Upon pouring Evil Twin Lost Souls into specialized glassware, its 16 oz. can reveals a pleasantly surprising detail—the packaging date neatly stamped at the bottom, a departure from some of Evil Twin’s previous batches that only sported a batch number. The can’s design follows the brewery’s minimalist style, featuring a saturated polygon design that complements Evil Twin’s extensive lineup. The label, however, provides scant information about the beer, a trend mirrored in its online presence.

In the glass, Lost Souls presents itself as a fully hazy concoction, resembling the radiant hue of pineapple juice. Its appearance is further adorned by a generous, billowing white foam with a whipped meringue texture—an aesthetic triumph that aligns seamlessly with the hazy IPA classification.


The olfactory experience of Lost Souls is a journey through an expressive realm. The nose is greeted by the scent of overripe, sweet yellow mango, but with a saccharine quality reminiscent of mangosteen and jackfruit. The aromatic profile oscillates between sweetness and a hint of saltiness, evoking memories of the Gatorade Citrus Cooler, a flavor that holds a special place in the nostalgia of those who’ve savored it. Drawing parallels to Thai street food, the aroma conjures images of chili salt-rubbed pomelo sections—a sensory delight that consistently impresses.

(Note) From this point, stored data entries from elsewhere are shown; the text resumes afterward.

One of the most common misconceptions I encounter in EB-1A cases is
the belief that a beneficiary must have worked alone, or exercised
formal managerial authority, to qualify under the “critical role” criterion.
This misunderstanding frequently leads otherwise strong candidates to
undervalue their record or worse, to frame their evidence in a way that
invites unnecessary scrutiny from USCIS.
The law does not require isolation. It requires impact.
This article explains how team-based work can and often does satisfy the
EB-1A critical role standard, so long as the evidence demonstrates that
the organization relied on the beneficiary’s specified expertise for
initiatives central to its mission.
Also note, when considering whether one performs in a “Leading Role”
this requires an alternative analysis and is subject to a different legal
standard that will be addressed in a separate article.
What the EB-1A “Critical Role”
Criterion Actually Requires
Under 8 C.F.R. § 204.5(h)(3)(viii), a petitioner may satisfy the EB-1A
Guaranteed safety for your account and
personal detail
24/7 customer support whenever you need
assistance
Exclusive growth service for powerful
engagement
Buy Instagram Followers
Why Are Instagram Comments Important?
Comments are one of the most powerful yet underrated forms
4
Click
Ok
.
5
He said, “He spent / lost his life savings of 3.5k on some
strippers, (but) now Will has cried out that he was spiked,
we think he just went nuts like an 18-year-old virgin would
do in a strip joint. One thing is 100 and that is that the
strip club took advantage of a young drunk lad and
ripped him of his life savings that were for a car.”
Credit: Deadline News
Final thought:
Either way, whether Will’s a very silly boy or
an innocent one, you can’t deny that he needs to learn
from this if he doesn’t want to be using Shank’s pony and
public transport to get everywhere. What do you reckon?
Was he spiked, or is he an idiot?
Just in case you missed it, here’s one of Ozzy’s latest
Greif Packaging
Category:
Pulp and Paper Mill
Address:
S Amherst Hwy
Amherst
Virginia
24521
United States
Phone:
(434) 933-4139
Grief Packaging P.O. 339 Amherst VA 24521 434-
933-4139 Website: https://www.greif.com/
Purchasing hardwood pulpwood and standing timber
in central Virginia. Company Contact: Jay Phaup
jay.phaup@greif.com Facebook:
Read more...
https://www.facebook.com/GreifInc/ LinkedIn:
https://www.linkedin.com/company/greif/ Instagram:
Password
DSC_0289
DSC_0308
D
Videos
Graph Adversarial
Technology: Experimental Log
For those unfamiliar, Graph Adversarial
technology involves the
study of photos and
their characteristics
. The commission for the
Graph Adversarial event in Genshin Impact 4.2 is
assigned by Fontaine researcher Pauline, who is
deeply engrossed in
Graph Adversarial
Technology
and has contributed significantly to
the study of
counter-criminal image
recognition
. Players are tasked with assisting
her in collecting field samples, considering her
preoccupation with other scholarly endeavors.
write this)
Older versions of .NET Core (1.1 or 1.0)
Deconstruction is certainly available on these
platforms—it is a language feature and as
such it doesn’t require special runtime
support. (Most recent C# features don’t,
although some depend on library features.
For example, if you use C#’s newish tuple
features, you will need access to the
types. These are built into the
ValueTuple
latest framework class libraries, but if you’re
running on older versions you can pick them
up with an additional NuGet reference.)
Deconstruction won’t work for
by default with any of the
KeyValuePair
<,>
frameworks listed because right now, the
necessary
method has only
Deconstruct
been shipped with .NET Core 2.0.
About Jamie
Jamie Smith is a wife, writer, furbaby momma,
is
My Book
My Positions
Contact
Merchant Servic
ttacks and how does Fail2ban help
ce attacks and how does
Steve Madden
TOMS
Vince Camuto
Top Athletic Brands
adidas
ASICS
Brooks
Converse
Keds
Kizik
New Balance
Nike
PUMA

The flavor profile mirrors the aromatic promises, delivering a tropical medley of yellow fruits with a touch of bitter fruit skin to maintain equilibrium. A testament to its quality is the endorsement from my wife, who aptly described it as “straight up pineapple juice.” Importantly, the beer avoids the pitfalls of excessive sweetness, aligning its bitterness with the norms of the NE IPA style—typically subdued and less aggressive than conventional IPAs.


Lost Souls achieves an admirable balance in mouthfeel, avoiding the common pitfalls associated with many hazy IPAs. Instead of succumbing to a chalky or dusty texture, often a result of additives like wheat flour, the beer remains fresh and juicy. Its chewy consistency, akin to the density of white bread, prevails throughout the mid-palate and finish.


In summation, Lost Souls emerges as a well-rounded and commendable beer, effortlessly ticking all the boxes. It confidently competes with the top brewers in its style, such as Tree House and Trillium. Even at the five-week mark post-packaging—an often precarious period for IPA freshness—Lost Souls stands resolute, showcasing its impeccable condition. For enthusiasts of the hazy IPA style, passing up on this offering would be a missed opportunity.